Regular readers of The Stone Grill’s blog will already know that buying quality meat has a significant influence over how good your steak experience is going to be. We only use good quality beef delivered by our local butcher for our steak on a stone and you can tell quality as soon as you taste it.
Cooking is only the final piece of the puzzle and cannot make up for cheap or poor quality steak so quality really is key!
While there is nothing wrong with supermarket meat, buying good quality steaks from your butcher offers much more in the way of flavour and character when it comes to cooking that steak. When shopping for your steak, you will come across a couple of options. Standard meat, organic and grass-fed. We all know what standard meat is and where it comes from, but what about those other two?
We have all been told that organic food is better for us and for the most part, that’s true. In the case of organic beef, the label is more about what cannot be used in raising the beef rather than what can be used.
For example, to be organic, cattle must not be overcrowded, not kept in sheds, not fed anything artificial, not given growth hormones, antibiotics or anything they wouldn’t have in the wild. They can be fed grain and specialist foods as long as those foods do not contain any of the above.
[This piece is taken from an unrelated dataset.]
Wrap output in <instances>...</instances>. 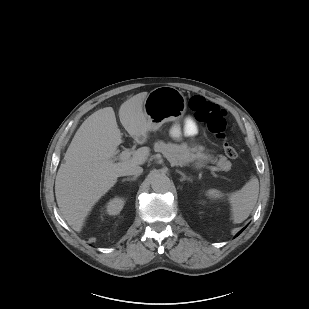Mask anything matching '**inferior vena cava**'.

Grass-fed beef means the cattle must have been left in a field to find and forage their own food. That means grazing live grass and eating it where and when they like. They are allowed to be fed close grass analogues during winter, but the majority of the time, their diet must consist of fresh grass and nothing else.
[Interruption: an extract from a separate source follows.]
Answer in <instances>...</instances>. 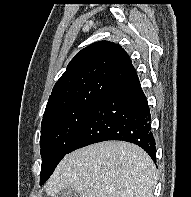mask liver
Returning <instances> with one entry per match:
<instances>
[{"instance_id":"obj_1","label":"liver","mask_w":191,"mask_h":197,"mask_svg":"<svg viewBox=\"0 0 191 197\" xmlns=\"http://www.w3.org/2000/svg\"><path fill=\"white\" fill-rule=\"evenodd\" d=\"M157 179L155 164L142 148L106 141L67 154L45 190L51 197L68 187L80 197H153Z\"/></svg>"}]
</instances>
There are two benefits to grass-fed beef. One, the cattle live much more natural lives with a natural diet, more space, fewer contaminants and artificial chemicals. Two, the meat tastes better for that lifestyle. Whether it’s the grass, less stress on the animal or whatever, taste a steak from a grass-fed cow and you’ll never go back.
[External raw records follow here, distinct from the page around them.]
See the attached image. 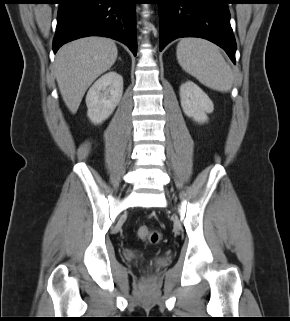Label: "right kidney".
Here are the masks:
<instances>
[{"label": "right kidney", "instance_id": "obj_1", "mask_svg": "<svg viewBox=\"0 0 290 321\" xmlns=\"http://www.w3.org/2000/svg\"><path fill=\"white\" fill-rule=\"evenodd\" d=\"M123 94V78L115 71L101 76L86 95L87 116L95 125L113 113Z\"/></svg>", "mask_w": 290, "mask_h": 321}]
</instances>
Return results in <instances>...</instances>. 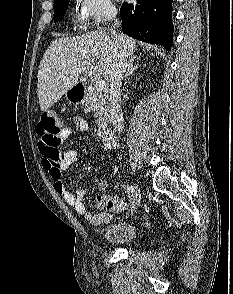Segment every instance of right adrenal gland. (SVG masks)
<instances>
[{"label": "right adrenal gland", "mask_w": 233, "mask_h": 294, "mask_svg": "<svg viewBox=\"0 0 233 294\" xmlns=\"http://www.w3.org/2000/svg\"><path fill=\"white\" fill-rule=\"evenodd\" d=\"M135 59H136V56H132L130 58L129 64H128V69H127V72L125 74V79H127L133 73V71L138 68L139 64L133 66V62H134Z\"/></svg>", "instance_id": "2a0ac1e0"}]
</instances>
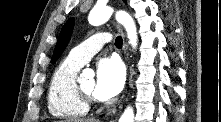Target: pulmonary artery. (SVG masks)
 <instances>
[{
	"instance_id": "pulmonary-artery-1",
	"label": "pulmonary artery",
	"mask_w": 221,
	"mask_h": 122,
	"mask_svg": "<svg viewBox=\"0 0 221 122\" xmlns=\"http://www.w3.org/2000/svg\"><path fill=\"white\" fill-rule=\"evenodd\" d=\"M110 40L111 37L106 32L94 34L73 48L69 54V58L83 66L94 54L101 50L106 43L110 42Z\"/></svg>"
}]
</instances>
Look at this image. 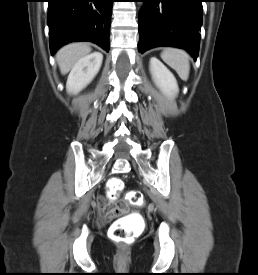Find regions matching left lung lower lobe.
<instances>
[{"instance_id": "0a47b994", "label": "left lung lower lobe", "mask_w": 258, "mask_h": 275, "mask_svg": "<svg viewBox=\"0 0 258 275\" xmlns=\"http://www.w3.org/2000/svg\"><path fill=\"white\" fill-rule=\"evenodd\" d=\"M144 6L139 14L143 53L151 48L170 46L185 49L196 60L202 25V0H139Z\"/></svg>"}]
</instances>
There is some cross-benefit between these two types of beef too. As organic beef is not allowed to be kept in barns, they also get access to meadows and grass. Grass-fed beef are also technically organic as long as the meadows they graze are not treated.
There is a cost to these types of meat though, which is why organic steak or grass-fed steak is more expensive. It takes time, effort and much more land to rear either animal, which costs the farmer much more. This in turn will cost the buyer more. That investment is repaid in flavour though, so it isn’t all bad!